Count the lines below with the string "الإنترنت" in them. Only the number should be given.

▶ [Records shown]:
-------------------------

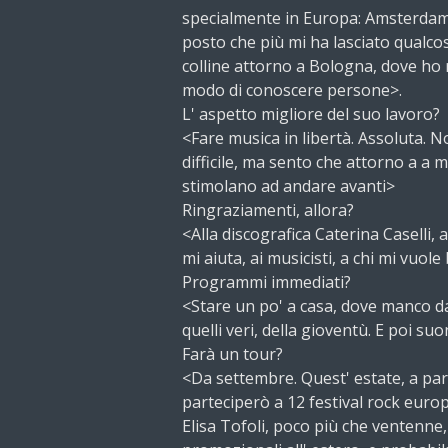
specialmente in Europa: Amsterdam, P
posto che più mi ha lasciato qualc
colline attorno a Bologna, dove ho 
modo di conoscere persone>.
L' aspetto migliore del suo lavoro?
<Fare musica in libertà. Assoluta. 
difficile, ma sento che attorno a a 
stimolano ad andare avanti>
Ringraziamenti, allora?
<Alla discografica Caterina Caselli, 
mi aiuta, ai musicisti, a chi mi vuole
Programmi immediati?
<Stare un po' a casa, dove manco da
quelli veri, della gioventù. E poi su
Farà un tour?
<Da settembre. Quest' estate, a part
parteciperò a 12 festival rock europ
Elisa Tofoli, poco più che ventenne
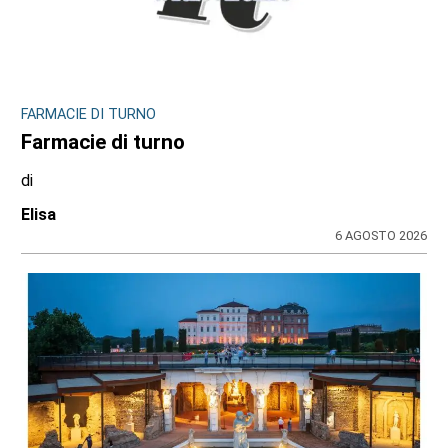
FARMACIE DI TURNO
Farmacie di turno
di
Elisa
6 AGOSTO 2026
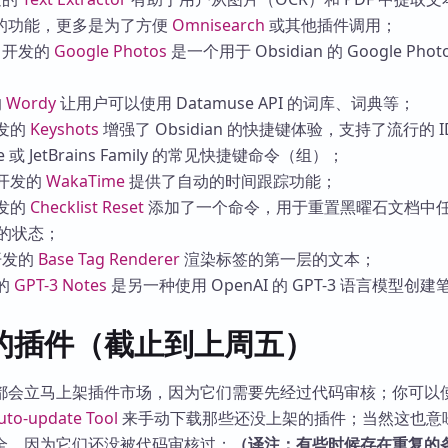
的功能，更多是为了方便
Omnisearch
或其他插件调用；
开发的
Google Photos
是一个用于 Obsidian 的 Google Phot
的
Wordy
让用户可以使用 Datamuse API 的词库、词典等；
发的
Keyshots
增强了 Obsidian 的快捷键体验，支持了流行的 I
Code 或 JetBrains Family 的常见快捷键命令（组）；
开发的
WakaTime
提供了自动的时间跟踪功能；
发的
Checklist Reset
添加了一个命令，用于重置黑曜石文档中
务）的状态；
开发的
Base Tag Renderer
渲染标签的第一层的文本；
的
GPT-3 Notes
是另一种使用 OpenAI 的 GPT-3 语言模型创
的插件（截止到上周五）
都会立马上架插件市场，因为它们需要先经过代码审核；你可以
uto-update Tool
来手动下载那些还没上架的插件；当然这也意
全，因为它们还没被代码审核过；
（译注：有些时候存在重复的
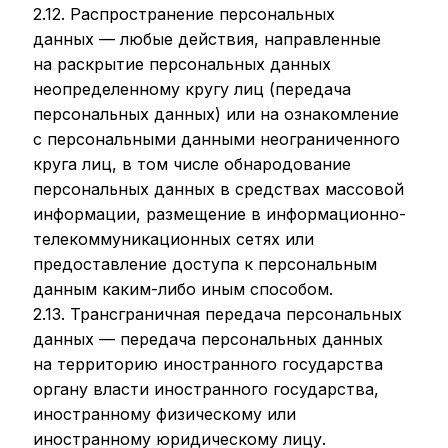
2.12. Распространение персональных
данных — любые действия, направленные
на раскрытие персональных данных
неопределенному кругу лиц (передача
персональных данных) или на ознакомление
с персональными данными неограниченного
круга лиц, в том числе обнародование
персональных данных в средствах массовой
информации, размещение в информационно-
телекоммуникационных сетях или
предоставление доступа к персональным
данным каким-либо иным способом.
2.13. Трансграничная передача персональных
данных — передача персональных данных
на территорию иностранного государства
органу власти иностранного государства,
иностранному физическому или
иностранному юридическому лицу.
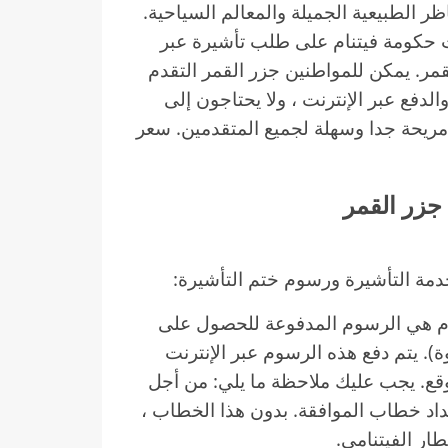
ظر الطبيعية الجميلة والمعالم السياحية.
ت حكومة فيتنام على طلب تأشيرة عبر
قمر. يمكن للمواطنين جزر القمر التقدم
لدفع عبر الإنترنت ، ولا يحتاجون إلى
 مريحة جدا وسهلة لجميع المتقدمين. سعر
 جزر القمر
مة التأشيرة ورسوم ختم التأشيرة:
ام هي الرسوم المدفوعة للحصول على
). يتم دفع هذه الرسوم عبر الإنترنت
ع. يجب عليك ملاحظة ما يلي: من أجل
اد خطاب الموافقة. بدون هذا الخطاب ،
ر الفيتنامي.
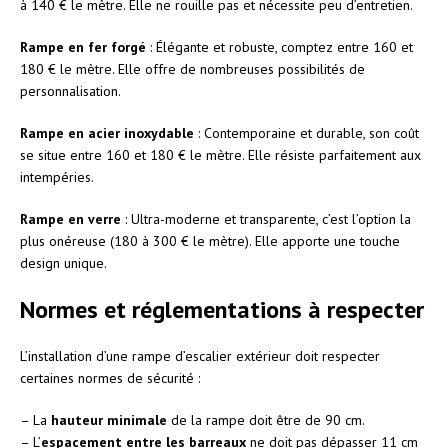
à 140 € le mètre. Elle ne rouille pas et nécessite peu d’entretien.
Rampe en fer forgé
: Élégante et robuste, comptez entre 160 et
180 € le mètre. Elle offre de nombreuses possibilités de
personnalisation.
Rampe en acier inoxydable
: Contemporaine et durable, son coût
se situe entre 160 et 180 € le mètre. Elle résiste parfaitement aux
intempéries.
Rampe en verre
: Ultra-moderne et transparente, c’est l’option la
plus onéreuse (180 à 300 € le mètre). Elle apporte une touche
design unique.
Normes et réglementations à respecter
L’installation d’une rampe d’escalier extérieur doit respecter
certaines normes de sécurité :
– La
hauteur minimale
de la rampe doit être de 90 cm.
– L’
espacement entre les barreaux
ne doit pas dépasser 11 cm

-------------------------

▶ [Output]:
2